In Apocalypse Policy, one of the works of the exhibition, Cuquinha offers the transcription of Pero Vaz de Caminha’s letter to live crickets and exposes the document to the substances expelled by insects. Commonly employed by landowners, this procedure is called grilagem (“cricketing”). The action of the crickets on the paper gives an old appearance to illegally appropriated land ownership documents in order to legitimize possession. Grilagem is revealing of the unequal structure of access to land in Brazil, where land owners and the elites support and use the state and legal mechanisms to their benefit.
In Caminha’s letter transcribed by Cuquinha, the colonizer enunciated on May 1st, 1500 his first impressions of the territory that would come to be called Brazil.
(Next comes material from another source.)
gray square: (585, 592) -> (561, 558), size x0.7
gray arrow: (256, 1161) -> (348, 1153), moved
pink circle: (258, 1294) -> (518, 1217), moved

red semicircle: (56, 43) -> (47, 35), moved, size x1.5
In an almost baroque furniture, which refers to the extravagances of the Portuguese aristocracy made of glass and wood, the letter is exposed and through the glass one can see the live crickets aging, altering and, devouring the document. Through its degradation, the document is at the same time legitimized since it assumes antique characteristics and destroyed.
This work reminds us of what could have been the first grilagem in the territory that would give rise to the country – the ‘discovery’ of the land by the Portuguese. Caminha’s letter enunciates a history of domination and plundering of the indigenous population that already inhabited the territory. The Portuguese appear in history as heroes and glorious pathfinders while the real slaughter against the local population is erased from historiography. Cuquinha points to the moment in which the European conqueror appropriates arbitrarily and then violently of Brazilian lands and from that point onwards begins a Brazilian history which is inscribed with relations of domination, inequality and plundering. In the works Brasil República Vendida Financial Art Project and Sócios (or Chora Geddel), the artist seems to put us as spectators before these relations of plundering that permeate contemporary politics.
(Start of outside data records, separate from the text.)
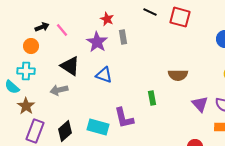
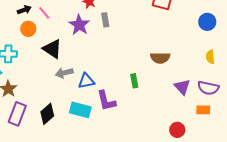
orange circle: (31, 46) -> (28, 29), moved
blue triangle: (104, 75) -> (86, 81), moved, turned -30
gray arrow: (59, 90) -> (64, 73), moved

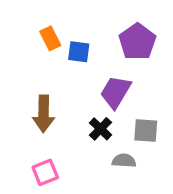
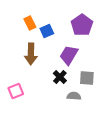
blue square: (79, 52) -> (47, 31), turned -32
brown arrow: (44, 114) -> (31, 54), moved
pink square: (45, 172) -> (16, 91), moved

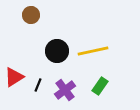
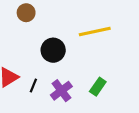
yellow line: (93, 51) -> (95, 31), moved

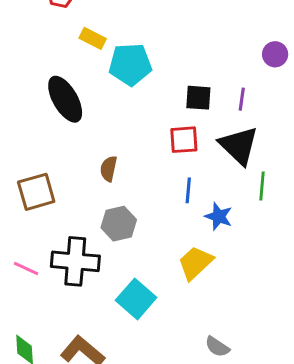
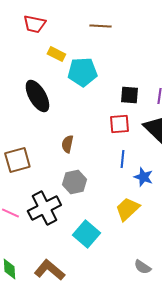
black cross: (75, 261) -> (44, 208), turned -32

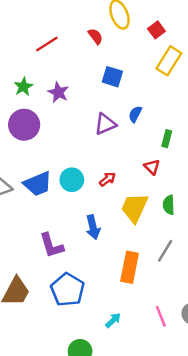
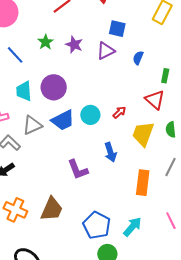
purple triangle: (105, 124) -> (106, 51), moved
purple circle: (24, 125) -> (54, 87), moved
red triangle: (152, 167) -> (155, 100), size x1.5
blue pentagon: (67, 290) -> (97, 225), moved
cyan arrow: (113, 320) -> (132, 227), size x1.5

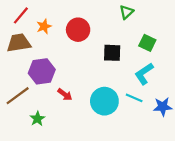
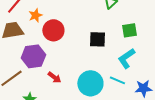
red circle: (78, 30) -> (53, 30), moved
green square: (147, 43) -> (129, 30), turned -35

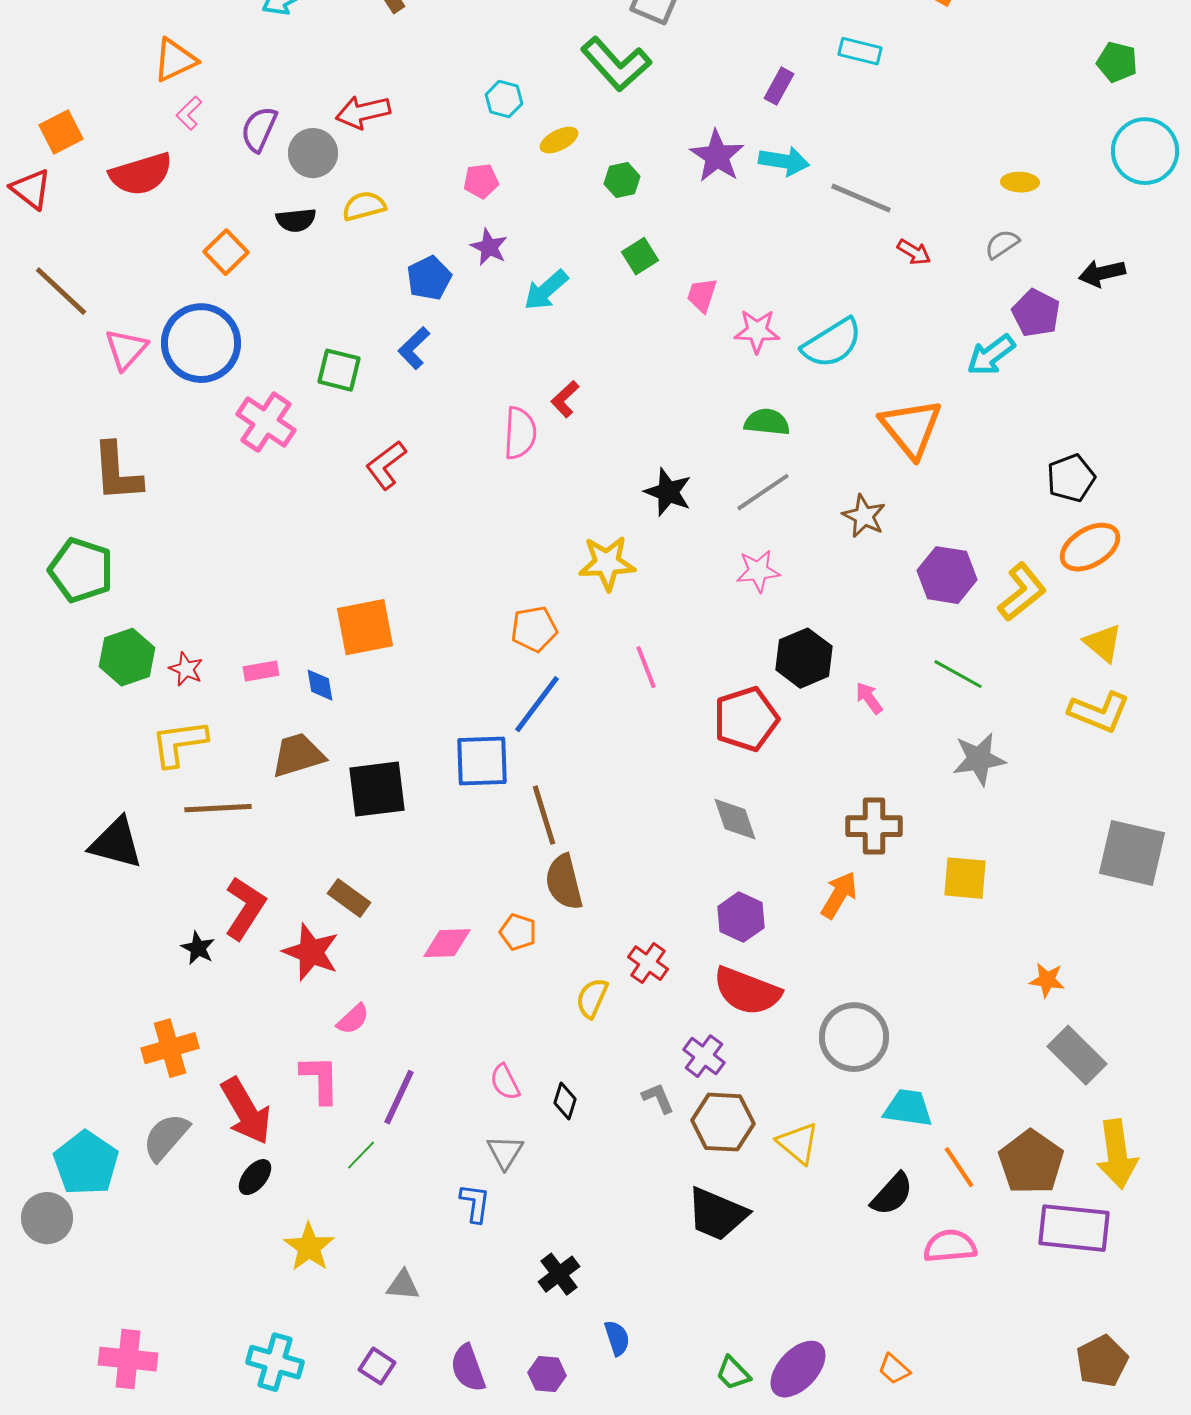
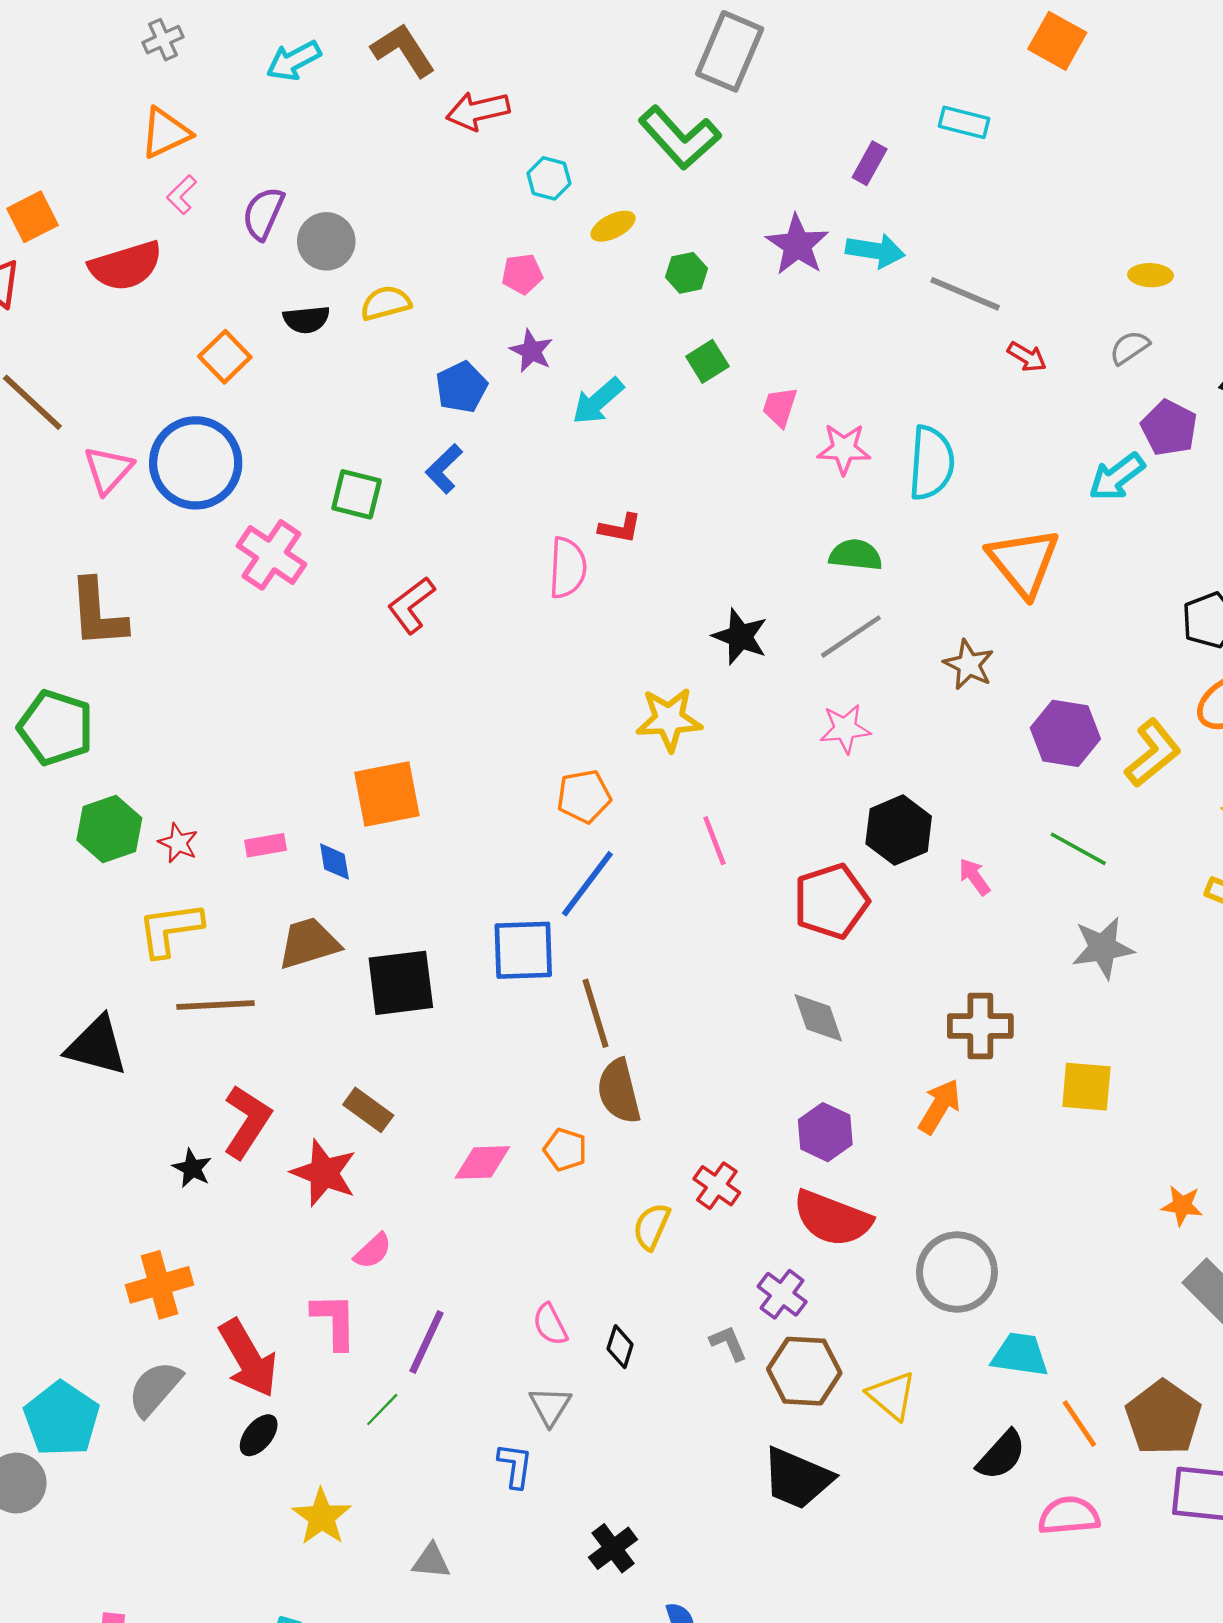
red arrow: (363, 112) -> (478, 111), moved
cyan semicircle: (832, 343) -> (931, 463), turned -54
red L-shape: (565, 399) -> (620, 528), turned -126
The title chosen by Cuquinha is even more curious: Roberto Marinho’s 1964 statement when shortly after the military coup one of Castelo Branco’s ministers asked him to hand over a list of his employees who had connections with the left wing and Communism, the editor-director-owner, Roberto Marinho then stated: “I’ll take care of my communists.” In choosing this phrase, Lourival Cuquinha seems to remind us once again that in the history of Brazil the state and public power are often subordinated to private power and to large corporations. The Brazilian State, as well as when it was responsible for promulgating the Land Law, responds and acts together with the elites, maintaining the unequal structure of the country.
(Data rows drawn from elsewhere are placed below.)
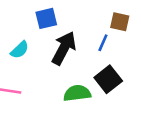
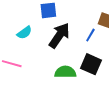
black square: (108, 79) -> (91, 64), turned -35

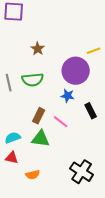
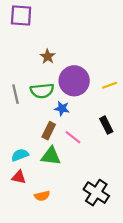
yellow line: (94, 51) -> (110, 85), moved
purple circle: (76, 71) -> (74, 81), moved
blue star: (68, 96) -> (62, 108), moved

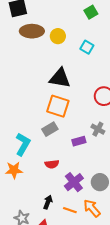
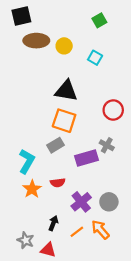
purple rectangle: (79, 141) -> (86, 158), size x1.5
orange star: (14, 170) -> (32, 189), moved, turned -30
orange line: (70, 210) -> (77, 232), turned -56

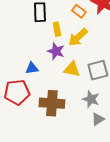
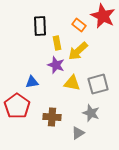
red pentagon: (17, 92) -> (17, 106), turned -30
brown cross: (52, 103) -> (52, 117), size x0.7
gray triangle: (98, 119) -> (78, 133), moved

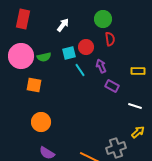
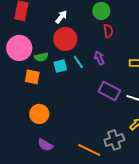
red circle: (86, 47) -> (65, 39), moved, size x1.5
cyan square: (69, 53) -> (60, 66), moved
green semicircle: (44, 57) -> (41, 57), moved
purple rectangle: (112, 86) -> (109, 91), moved, size x1.5

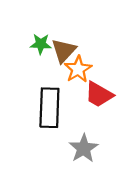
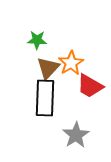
brown triangle: (64, 51) -> (48, 68), moved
Moreover, the choice of this phrase takes us back to the history of the struggle for land in Brazil: the struggle for a change in the land structure is immediately identified as a communist struggle and, thus, something that the status quo and authoritarianism pushes forward to be condemned by the general population. Under the ‘threat of communism’, military actions and interventions were – and still are – justified and the struggle of important social movements is disqualified.
Thus, the history of violence with which land tenure takes place in Brazil and the legal mechanisms that legitimize inequality are part of the work of Lourival Cuquinha. A narrative fiction about the ‘discovery of Brazil’ combined with the reference to contemporary methods of expropriation make the artist’s work an important point of reflection to consider our current national situation.